Employee Experience and the Impact on Profit
For many years, the “employee experience” was simply a way to translate job satisfaction ratings into retention analytics. Since it is no secret that there is a correlation between higher satisfaction ratings with reduced turnover and improved performance, why do organizations still struggle with retention?
In part, the answer rests with balancing corporate goals with employee morale. With the demands of owners and shareholders to achieve metrics that enhance competing in today’s marketplace, many employees find themselves continually challenged by ever increasing goals with reduced resources. So how can hiring managers creatively optimize the ROI of employee staffing and enhance the employee experience?
Creating Mutual Goals
To begin, leadership teams must understand their current workforce. Managers must know where their individual team members are in terms of their career cycle and determine which resources can be provided in order to meet those needs. While most HR departments may offer resources for career development, it is important to continually re-examine the relevancy from an employee’s perspective.

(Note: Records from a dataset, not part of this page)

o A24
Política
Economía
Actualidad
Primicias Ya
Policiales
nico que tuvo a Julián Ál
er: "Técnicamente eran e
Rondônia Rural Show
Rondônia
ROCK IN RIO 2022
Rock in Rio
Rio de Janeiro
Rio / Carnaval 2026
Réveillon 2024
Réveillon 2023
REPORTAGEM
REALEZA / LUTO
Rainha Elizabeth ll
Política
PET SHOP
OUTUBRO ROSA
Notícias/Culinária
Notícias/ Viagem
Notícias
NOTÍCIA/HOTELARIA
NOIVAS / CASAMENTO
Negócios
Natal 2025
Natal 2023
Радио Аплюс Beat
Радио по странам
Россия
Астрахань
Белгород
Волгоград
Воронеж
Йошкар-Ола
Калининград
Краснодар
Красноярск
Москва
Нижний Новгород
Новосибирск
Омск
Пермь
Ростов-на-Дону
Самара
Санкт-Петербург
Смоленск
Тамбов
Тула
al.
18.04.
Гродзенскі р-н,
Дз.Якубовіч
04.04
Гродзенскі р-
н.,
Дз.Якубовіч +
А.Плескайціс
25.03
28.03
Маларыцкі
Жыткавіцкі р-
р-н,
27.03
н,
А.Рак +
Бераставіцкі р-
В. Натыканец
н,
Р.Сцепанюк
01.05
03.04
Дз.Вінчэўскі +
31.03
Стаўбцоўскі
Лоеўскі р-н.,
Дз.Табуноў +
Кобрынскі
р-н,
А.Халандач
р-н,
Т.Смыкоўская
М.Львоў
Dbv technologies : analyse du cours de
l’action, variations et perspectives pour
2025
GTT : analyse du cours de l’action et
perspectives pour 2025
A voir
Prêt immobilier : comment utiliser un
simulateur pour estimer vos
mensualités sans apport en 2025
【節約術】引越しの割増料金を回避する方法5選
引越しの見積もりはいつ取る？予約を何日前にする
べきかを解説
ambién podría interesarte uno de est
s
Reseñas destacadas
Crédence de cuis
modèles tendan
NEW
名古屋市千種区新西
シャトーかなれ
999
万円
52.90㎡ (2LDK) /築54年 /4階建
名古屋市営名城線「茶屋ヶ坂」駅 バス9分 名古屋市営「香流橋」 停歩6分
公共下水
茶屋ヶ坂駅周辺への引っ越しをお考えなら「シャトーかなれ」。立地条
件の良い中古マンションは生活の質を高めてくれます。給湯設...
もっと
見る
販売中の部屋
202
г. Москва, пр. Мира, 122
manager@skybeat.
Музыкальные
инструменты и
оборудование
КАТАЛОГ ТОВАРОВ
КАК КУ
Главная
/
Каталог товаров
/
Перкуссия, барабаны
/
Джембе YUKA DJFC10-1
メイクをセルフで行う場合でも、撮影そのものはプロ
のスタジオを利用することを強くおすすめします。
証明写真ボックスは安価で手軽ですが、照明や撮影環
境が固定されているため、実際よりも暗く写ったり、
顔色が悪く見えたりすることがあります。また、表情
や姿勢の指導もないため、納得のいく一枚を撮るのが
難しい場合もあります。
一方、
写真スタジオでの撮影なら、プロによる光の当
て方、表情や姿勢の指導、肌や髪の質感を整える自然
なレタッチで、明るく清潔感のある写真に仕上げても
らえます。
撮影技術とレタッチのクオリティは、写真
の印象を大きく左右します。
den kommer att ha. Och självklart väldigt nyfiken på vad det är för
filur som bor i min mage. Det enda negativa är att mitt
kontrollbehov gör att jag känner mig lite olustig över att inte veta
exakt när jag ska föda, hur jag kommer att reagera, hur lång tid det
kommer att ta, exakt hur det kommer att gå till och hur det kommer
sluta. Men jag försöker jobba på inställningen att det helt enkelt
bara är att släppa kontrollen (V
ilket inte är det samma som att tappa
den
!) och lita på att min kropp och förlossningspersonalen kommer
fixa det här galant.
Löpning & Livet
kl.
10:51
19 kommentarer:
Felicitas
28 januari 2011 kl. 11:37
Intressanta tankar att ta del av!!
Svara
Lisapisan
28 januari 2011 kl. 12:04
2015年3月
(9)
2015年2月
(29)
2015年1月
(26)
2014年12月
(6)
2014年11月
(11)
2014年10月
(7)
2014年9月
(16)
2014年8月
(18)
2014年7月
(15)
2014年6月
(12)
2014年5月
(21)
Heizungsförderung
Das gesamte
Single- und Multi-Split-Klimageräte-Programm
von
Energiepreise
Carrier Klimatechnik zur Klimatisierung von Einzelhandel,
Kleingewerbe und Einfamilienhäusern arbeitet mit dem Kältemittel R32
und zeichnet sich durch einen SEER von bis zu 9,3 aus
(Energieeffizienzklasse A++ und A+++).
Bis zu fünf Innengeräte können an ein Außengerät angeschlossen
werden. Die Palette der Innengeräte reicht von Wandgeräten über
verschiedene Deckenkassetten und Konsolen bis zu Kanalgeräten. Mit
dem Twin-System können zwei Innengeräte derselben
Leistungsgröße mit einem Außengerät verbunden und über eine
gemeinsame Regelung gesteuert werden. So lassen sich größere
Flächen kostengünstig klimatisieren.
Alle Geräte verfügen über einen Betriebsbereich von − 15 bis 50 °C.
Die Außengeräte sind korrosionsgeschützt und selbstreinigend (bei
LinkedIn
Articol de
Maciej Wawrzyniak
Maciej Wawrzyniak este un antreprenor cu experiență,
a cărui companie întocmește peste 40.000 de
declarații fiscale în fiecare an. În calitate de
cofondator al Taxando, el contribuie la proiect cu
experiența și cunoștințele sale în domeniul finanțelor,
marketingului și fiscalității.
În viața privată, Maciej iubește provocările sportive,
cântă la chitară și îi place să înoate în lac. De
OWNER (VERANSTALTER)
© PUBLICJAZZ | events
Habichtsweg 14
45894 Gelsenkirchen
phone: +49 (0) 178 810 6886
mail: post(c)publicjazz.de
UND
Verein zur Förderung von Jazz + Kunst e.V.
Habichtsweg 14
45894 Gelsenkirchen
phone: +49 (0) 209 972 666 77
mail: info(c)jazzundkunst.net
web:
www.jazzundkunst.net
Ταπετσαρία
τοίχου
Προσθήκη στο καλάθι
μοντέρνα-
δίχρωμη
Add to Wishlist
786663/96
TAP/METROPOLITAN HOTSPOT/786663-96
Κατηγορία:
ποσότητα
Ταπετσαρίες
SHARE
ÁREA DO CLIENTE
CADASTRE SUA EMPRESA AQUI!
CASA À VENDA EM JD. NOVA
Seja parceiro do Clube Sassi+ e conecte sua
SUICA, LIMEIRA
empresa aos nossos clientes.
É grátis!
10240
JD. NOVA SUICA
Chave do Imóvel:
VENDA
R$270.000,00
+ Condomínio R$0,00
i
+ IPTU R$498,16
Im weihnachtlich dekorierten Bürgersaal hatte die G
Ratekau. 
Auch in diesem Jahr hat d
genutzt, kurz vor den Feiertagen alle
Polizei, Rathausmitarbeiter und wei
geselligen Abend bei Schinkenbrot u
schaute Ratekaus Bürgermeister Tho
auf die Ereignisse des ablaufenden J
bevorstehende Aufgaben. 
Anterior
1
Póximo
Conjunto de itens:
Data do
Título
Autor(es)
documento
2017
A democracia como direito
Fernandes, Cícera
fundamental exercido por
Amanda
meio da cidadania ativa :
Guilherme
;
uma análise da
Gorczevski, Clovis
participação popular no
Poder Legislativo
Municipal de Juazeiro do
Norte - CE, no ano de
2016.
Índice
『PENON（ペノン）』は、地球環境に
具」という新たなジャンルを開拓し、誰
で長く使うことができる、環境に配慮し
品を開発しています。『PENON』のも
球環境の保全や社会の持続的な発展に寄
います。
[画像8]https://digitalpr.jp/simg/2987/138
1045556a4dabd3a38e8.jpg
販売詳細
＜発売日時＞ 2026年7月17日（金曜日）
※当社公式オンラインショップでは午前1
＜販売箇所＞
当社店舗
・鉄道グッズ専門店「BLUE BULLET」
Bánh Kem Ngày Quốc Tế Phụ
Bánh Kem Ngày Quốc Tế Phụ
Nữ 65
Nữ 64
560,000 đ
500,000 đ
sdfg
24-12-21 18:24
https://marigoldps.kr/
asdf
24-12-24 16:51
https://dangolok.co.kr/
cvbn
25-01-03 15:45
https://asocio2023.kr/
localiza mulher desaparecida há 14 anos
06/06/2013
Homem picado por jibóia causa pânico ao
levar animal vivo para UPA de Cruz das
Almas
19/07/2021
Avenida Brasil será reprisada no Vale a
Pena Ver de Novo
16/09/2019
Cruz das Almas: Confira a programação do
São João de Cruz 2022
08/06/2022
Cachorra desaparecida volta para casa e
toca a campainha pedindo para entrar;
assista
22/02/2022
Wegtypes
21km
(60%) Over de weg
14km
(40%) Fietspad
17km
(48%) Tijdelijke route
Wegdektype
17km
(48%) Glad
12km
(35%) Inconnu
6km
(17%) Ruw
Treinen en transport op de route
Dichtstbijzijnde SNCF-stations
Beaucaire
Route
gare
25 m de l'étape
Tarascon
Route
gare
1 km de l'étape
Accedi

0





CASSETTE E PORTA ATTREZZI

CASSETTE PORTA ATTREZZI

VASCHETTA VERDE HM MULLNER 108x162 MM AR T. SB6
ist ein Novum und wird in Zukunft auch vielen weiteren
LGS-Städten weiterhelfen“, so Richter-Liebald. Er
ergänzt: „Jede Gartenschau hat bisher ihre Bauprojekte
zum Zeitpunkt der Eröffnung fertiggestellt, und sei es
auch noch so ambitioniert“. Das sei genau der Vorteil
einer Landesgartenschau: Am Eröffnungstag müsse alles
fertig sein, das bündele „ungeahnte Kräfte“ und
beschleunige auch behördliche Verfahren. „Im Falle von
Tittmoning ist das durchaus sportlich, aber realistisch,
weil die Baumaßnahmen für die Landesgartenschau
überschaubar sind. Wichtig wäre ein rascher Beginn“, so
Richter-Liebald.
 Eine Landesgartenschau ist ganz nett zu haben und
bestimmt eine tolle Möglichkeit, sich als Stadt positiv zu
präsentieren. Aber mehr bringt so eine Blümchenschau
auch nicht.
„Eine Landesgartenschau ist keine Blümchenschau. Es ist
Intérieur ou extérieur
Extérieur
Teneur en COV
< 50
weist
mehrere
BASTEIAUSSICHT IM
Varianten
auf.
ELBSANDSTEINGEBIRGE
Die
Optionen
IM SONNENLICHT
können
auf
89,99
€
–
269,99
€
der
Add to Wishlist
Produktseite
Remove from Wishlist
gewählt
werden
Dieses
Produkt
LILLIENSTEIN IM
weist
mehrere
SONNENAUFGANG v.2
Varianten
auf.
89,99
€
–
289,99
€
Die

Initial start-ups and small organizations often have the advantage of knowing and sharing their employees’ ambitions and objectives. With smaller teams and often fewer years separating senior management from the newest employee, company goals and personal priorities may often be one in the same. Such companies built upon personal sacrifice and shared equity, create an experience of success for all engaged.
However, for mid-sized and larger organizations that have continued to grow through multiple decades, both the challenges and opportunities increase. In order to engage individual employees, HR must build a strategic network of communication to ask key questions and translate responses into opportunities. Consider the example outlined in a recent Forbes Article by Jeanne Meister, dated May 13, 2016 titled: Workplace as an Experience; Three New HR Roles Emerge.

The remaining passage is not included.